_ASSIGNMENT:_ Return each line of the records with nothing changed, pictures excepted.

━━━ SUPPLIED MATERIAL

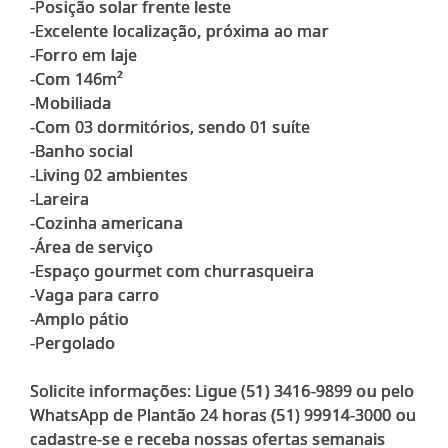
-Posição solar frente leste
-Excelente localização, próxima ao mar
-Forro em laje
-Com 146m²
-Mobiliada
-Com 03 dormitórios, sendo 01 suíte
-Banho social
-Living 02 ambientes
-Lareira
-Cozinha americana
-Área de serviço
-Espaço gourmet com churrasqueira
-Vaga para carro
-Amplo pátio
-Pergolado
Solicite informações: Ligue (51) 3416-9899 ou pelo
WhatsApp de Plantão 24 horas (51) 99914-3000 ou
cadastre-se e receba nossas ofertas semanais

━━━━━━

_WRITTEN SOLUTION:_
-Posição solar frente leste
-Excelente localização, próxima ao mar
-Forro em laje
-Com 146m²
-Mobiliada
-Com 03 dormitórios, sendo 01 suíte
-Banho social
-Living 02 ambientes
-Lareira
-Cozinha americana
-Área de serviço
-Espaço gourmet com churrasqueira
-Vaga para carro
-Amplo pátio
-Pergolado
Solicite informações: Ligue (51) 3416-9899 ou pelo
WhatsApp de Plantão 24 horas (51) 99914-3000 ou
cadastre-se e receba nossas ofertas semanais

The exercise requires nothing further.